> _Exercise details_
Copy every entry as is. Leave images out.

> _Record excerpts_
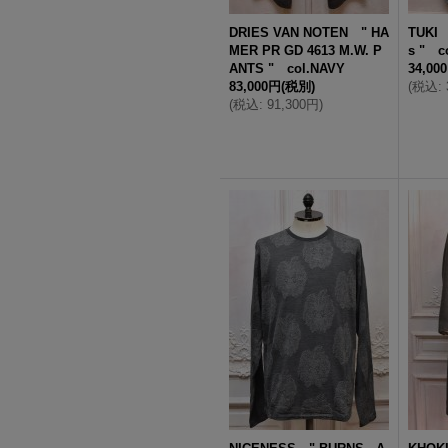
DRIES VAN NOTEN " HA
TUKI 
MER PR GD 4613 M.W. P
s " c
ANTS " col.NAVY
34,00
83,000円
(税別)
(
税込
:
(
税込
:
91,300円
)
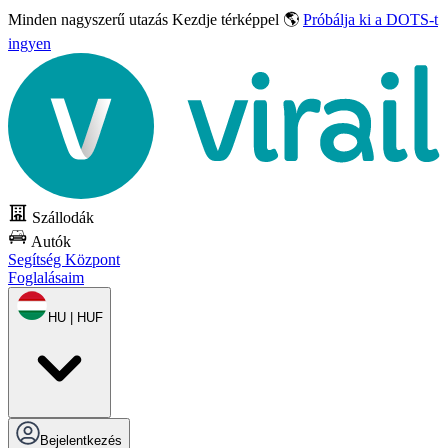
Minden nagyszerű utazás
Kezdje térképpel 🌎
Próbálja ki a DOTS-t
ingyen
Szállodák
Autók
Segítség Központ
Foglalásaim
HU | HUF
Bejelentkezés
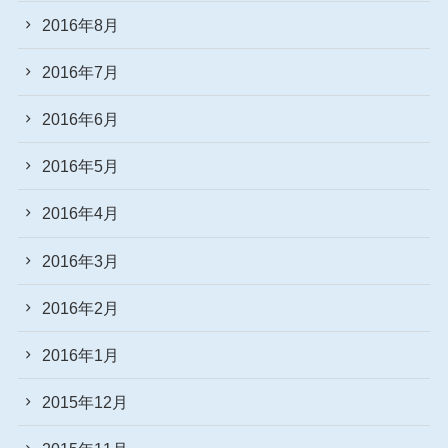
2016年8月
2016年7月
2016年6月
2016年5月
2016年4月
2016年3月
2016年2月
2016年1月
2015年12月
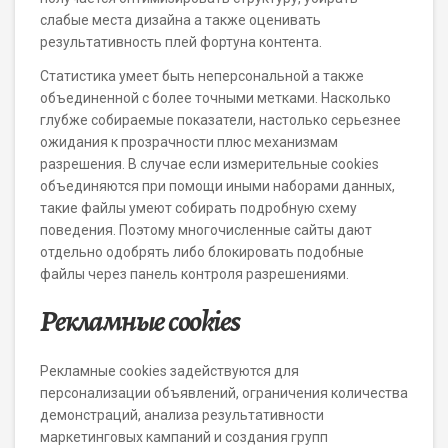
слабые места дизайна а также оценивать
результативность плей фортуна контента.
Статистика умеет быть неперсональной а также
объединенной с более точными метками. Насколько
глубже собираемые показатели, настолько серьезнее
ожидания к прозрачности плюс механизмам
разрешения. В случае если измерительные cookies
объединяются при помощи иными наборами данных,
такие файлы умеют собирать подробную схему
поведения. Поэтому многочисленные сайты дают
отдельно одобрять либо блокировать подобные
файлы через панель контроля разрешениями.
Рекламные cookies
Рекламные cookies задействуются для
персонализации объявлений, ограничения количества
демонстраций, анализа результативности
маркетинговых кампаний и создания групп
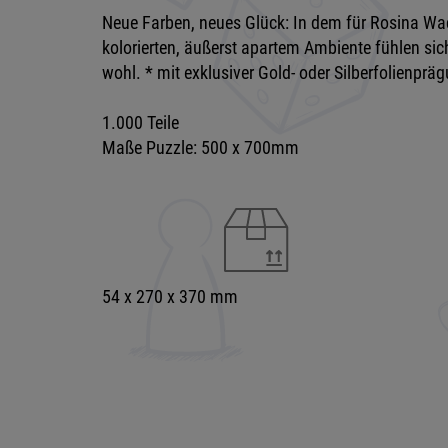
Neue Farben, neues Glück: In dem für Rosina W
kolorierten, äußerst apartem Ambiente fühlen sich
wohl. * mit exklusiver Gold- oder Silberfolienprä
1.000 Teile
Maße Puzzle: 500 x 700mm
54 x 270 x 370 mm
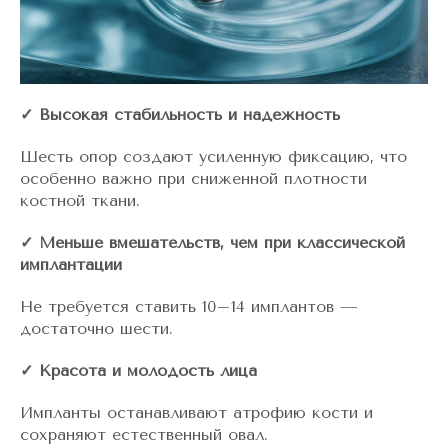
✓ Высокая стабильность и надежность
Шесть опор создают усиленную фиксацию, что
особенно важно при сниженной плотности
костной ткани.
✓ Меньше вмешательств, чем при классической
имплантации
Не требуется ставить 10–14 имплантов —
достаточно шести.
✓ Красота и молодость лица
Импланты останавливают атрофию кости и
сохраняют естественный овал.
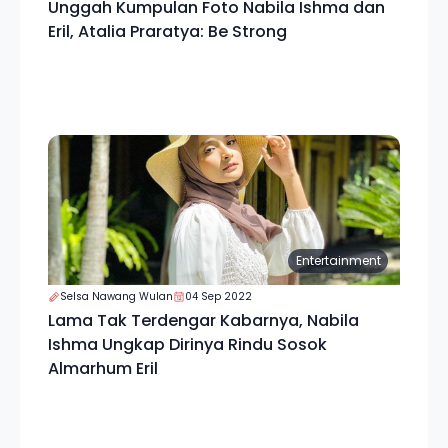
Unggah Kumpulan Foto Nabila Ishma dan
Eril, Atalia Praratya: Be Strong
Entertainment
Selsa Nawang Wulan
04 Sep 2022
Lama Tak Terdengar Kabarnya, Nabila
Ishma Ungkap Dirinya Rindu Sosok
Almarhum Eril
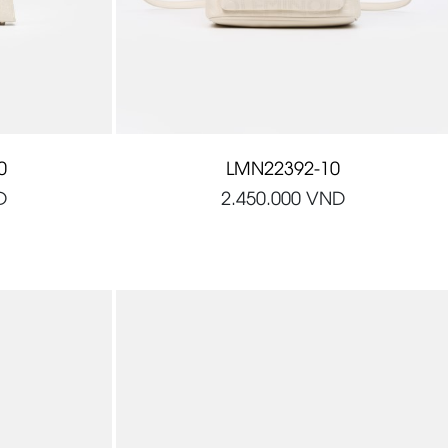
0
LMN22392-10
D
2.450.000
VND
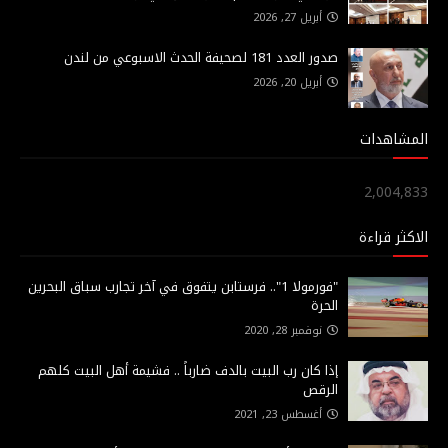
أبريل 27, 2026
صدور العدد 181 لصحيفة الحدث الاسبوعي من لندن
أبريل 20, 2026
المشاهدات
2,004,833
الاكثر قراءة
"فورمولا 1".. فرستابن يتفوق في آخر تجارب سباق البحرين
الحرة
نوفمبر 28, 2020
إذا كان رب البيت بالدف ضارباً .. فشيمة أهل البيت كلهم
الرقص
أغسطس 23, 2021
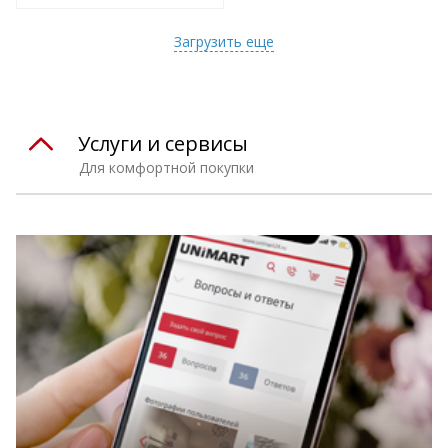
т
Подобрать комплект
Загрузить еще
Услуги и сервисы
Для комфортной покупки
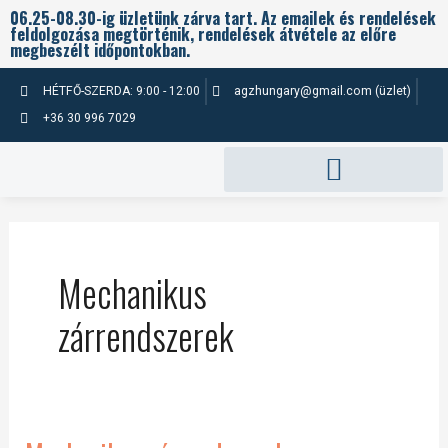
Skip
06.25-08.30-ig üzletünk zárva tart. Az emailek és rendelések
feldolgozása megtörténik, rendelések átvétele az előre
to
megbeszélt időpontokban.
content
HÉTFŐ-SZERDA: 9:00 - 12:00
agzhungary@gmail.com (üzlet)
+36 30 996 7029
Mechanikus
zárrendszerek
Mechanikus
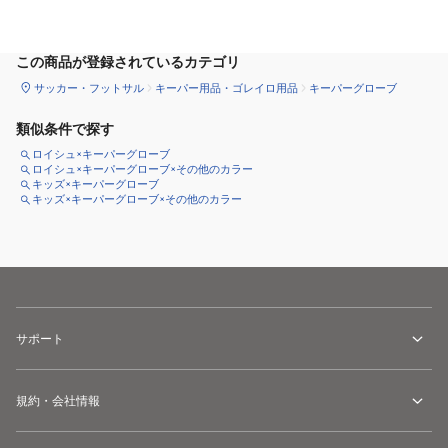
サイズ
を選択してください
この商品が登録されているカテゴリ
サッカー・フットサル
キーパー用品・ゴレイロ用品
キーパーグローブ
類似条件で探す
ロイシュ×キーパーグローブ
ロイシュ×キーパーグローブ×その他のカラー
キッズ×キーパーグローブ
キッズ×キーパーグローブ×その他のカラー
サポート
規約・会社情報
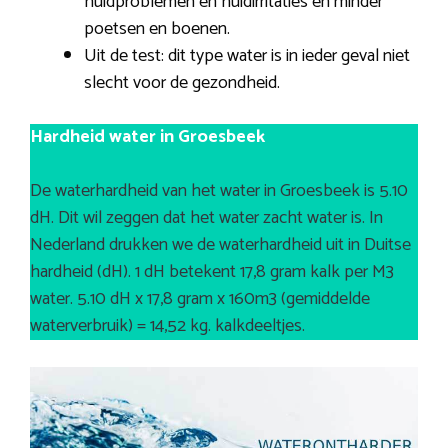
huidproblemen en huidirritaties en minder
poetsen en boenen.
Uit de test: dit type water is in ieder geval niet
slecht voor de gezondheid.
Hardheid water in Groesbeek
De waterhardheid van het water in Groesbeek is 5.10
dH. Dit wil zeggen dat het water zacht water is. In
Nederland drukken we de waterhardheid uit in Duitse
hardheid (dH). 1 dH betekent 17,8 gram kalk per M3
water. 5.10 dH x 17,8 gram x 160m3 (gemiddelde
waterverbruik) = 14,52 kg. kalkdeeltjes.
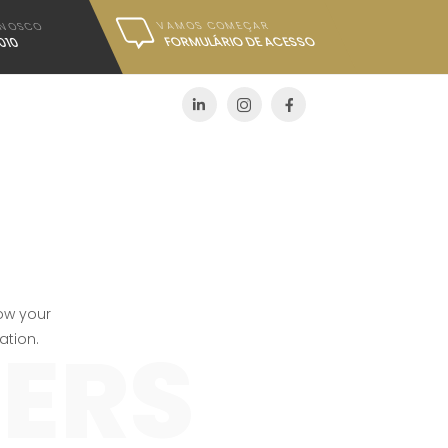
VAMOS COMEÇAR
NNOSCO
FORMULÁRIO DE ACESSO
010
ow your
ERS
ation.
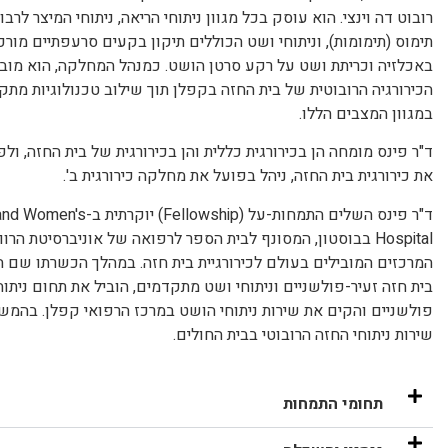
רובוט דה וינצי. הוא עוסק בכל מגוון ניתוחי הריאה, ניתוחי המיצר לרבו
תימוס (תימומות), וניתוחי ושט הכוללים תיקון בקעים סרעפתיים מורכ
באכלזיה וכריתת ושט על רקע סרטן הושט. כמנהל המחלקה, הוא מוב
הכירורגיה הרובוטית של בית החזה בקפלן תוך שילוב טכנולוגיות מתק
במגוון המצבים הללו.
ד"ר פינס מומחה הן בכירורגית כללית והן בכירורגית של בית החזה, ול
את כירורגית בית החזה, ניהל בפועל את מחלקה כירורגית ב'.
ד"ר פינס השלים התמחות-על (Fellowship) 
Hospital בבוסטון, המסונף לבית הספר לרפואה של אוניברסיטת הר
המרכזים המובילים בעולם לכירורגיית בית חזה. במהלך הכשרתו שם ה
בית חזה זעיר-פולשניים וניתוחי ושט מתקדמים, הוביל את תחום ניתוח
פולשניים והקים את שירות ניתוחי הושט במרכז הרפואי קפלן. בהמש
שירות ניתוחי החזה הרובוטי בבית החולים.
תחומי התמחות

> _Result of this task_
DRIES VAN NOTEN " HA
TUKI 
MER PR GD 4613 M.W. P
s " c
ANTS " col.NAVY
34,00
83,000円
(税別)
(
税込
:
(
税込
:
91,300円
)
Minden nagyszerű utazás
Kezdje térképpel 🌎
Próbálja ki a DOTS-t
ingyen
Szállodák
Autók
Segítség Központ
Foglalásaim
HU | HUF
Bejelentkezés
2016年8月
2016年7月
2016年6月
2016年5月
2016年4月
2016年3月
2016年2月
2016年1月
2015年12月
слабые места дизайна а также оценивать
результативность плей фортуна контента.
Статистика умеет быть неперсональной а также
объединенной с более точными метками. Насколько
глубже собираемые показатели, настолько серьезнее
ожидания к прозрачности плюс механизмам
разрешения. В случае если измерительные cookies
объединяются при помощи иными наборами данных,
такие файлы умеют собирать подробную схему
поведения. Поэтому многочисленные сайты дают
отдельно одобрять либо блокировать подобные
файлы через панель контроля разрешениями.
Рекламные cookies
Рекламные cookies задействуются для
персонализации объявлений, ограничения количества
демонстраций, анализа результативности
маркетинговых кампаний и создания групп
Neue Farben, neues Glück: In dem für Rosina W
kolorierten, äußerst apartem Ambiente fühlen sich
wohl. * mit exklusiver Gold- oder Silberfolienprä
1.000 Teile
Maße Puzzle: 500 x 700mm
54 x 270 x 370 mm
✓ Высокая стабильность и надежность
Шесть опор создают усиленную фиксацию, что
особенно важно при сниженной плотности
костной ткани.
✓ Меньше вмешательств, чем при классической
имплантации
Не требуется ставить 10–14 имплантов —
достаточно шести.
✓ Красота и молодость лица
Импланты останавливают атрофию кости и
сохраняют естественный овал.
Unggah Kumpulan Foto Nabila Ishma dan
Eril, Atalia Praratya: Be Strong
Entertainment
Selsa Nawang Wulan
04 Sep 2022
Lama Tak Terdengar Kabarnya, Nabila
Ishma Ungkap Dirinya Rindu Sosok
Almarhum Eril
0
LMN22392-10
D
2.450.000
VND
أبريل 27, 2026
صدور العدد 181 لصحيفة الحدث الاسبوعي من لندن
أبريل 20, 2026
المشاهدات
2,004,833
الاكثر قراءة
"فورمولا 1".. فرستابن يتفوق في آخر تجارب سباق البحرين
الحرة
نوفمبر 28, 2020
إذا كان رب البيت بالدف ضارباً .. فشيمة أهل البيت كلهم
الرقص
أغسطس 23, 2021
т
Подобрать комплект
Загрузить еще
Услуги и сервисы
Для комфортной покупки
Skip
06.25-08.30-ig üzletünk zárva tart. Az emailek és rendelések
feldolgozása megtörténik, rendelések átvétele az előre
to
megbeszélt időpontokban.
content
HÉTFŐ-SZERDA: 9:00 - 12:00
agzhungary@gmail.com (üzlet)
+36 30 996 7029
Mechanikus
zárrendszerek
Mechanikus
サイズ
を選択してください
この商品が登録されているカテゴリ
サッカー・フットサル
キーパー用品・ゴレイロ用品
キーパーグローブ
類似条件で探す
ロイシュ×キーパーグローブ
ロイシュ×キーパーグローブ×その他のカラー
キッズ×キーパーグローブ
キッズ×キーパーグローブ×その他のカラー
サポート
規約・会社情報
huidproblemen en huidirritaties en minder
poetsen en boenen.
Uit de test: dit type water is in ieder geval niet
slecht voor de gezondheid.
Hardheid water in Groesbeek
De waterhardheid van het water in Groesbeek is 5.10
dH. Dit wil zeggen dat het water zacht water is. In
Nederland drukken we de waterhardheid uit in Duitse
hardheid (dH). 1 dH betekent 17,8 gram kalk per M3
water. 5.10 dH x 17,8 gram x 160m3 (gemiddelde
waterverbruik) = 14,52 kg. kalkdeeltjes.
VAMOS COMEÇAR
NNOSCO
FORMULÁRIO DE ACESSO
010
ow your
ERS
ation.
רובוט דה וינצי. הוא עוסק בכל מגוון ניתוחי הריאה, ניתוחי המיצר לרבו
תימוס (תימומות), וניתוחי ושט הכוללים תיקון בקעים סרעפתיים מורכ
באכלזיה וכריתת ושט על רקע סרטן הושט. כמנהל המחלקה, הוא מוב
הכירורגיה הרובוטית של בית החזה בקפלן תוך שילוב טכנולוגיות מתק
במגוון המצבים הללו.
ד"ר פינס מומחה הן בכירורגית כללית והן בכירורגית של בית החזה, ול
את כירורגית בית החזה, ניהל בפועל את מחלקה כירורגית ב'.
ד"ר פינס השלים התמחות-על (Fellowship) 
Hospital בבוסטון, המסונף לבית הספר לרפואה של אוניברסיטת הר
המרכזים המובילים בעולם לכירורגיית בית חזה. במהלך הכשרתו שם ה
בית חזה זעיר-פולשניים וניתוחי ושט מתקדמים, הוביל את תחום ניתוח
פולשניים והקים את שירות ניתוחי הושט במרכז הרפואי קפלן. בהמש
שירות ניתוחי החזה הרובוטי בבית החולים.
תחומי התמחות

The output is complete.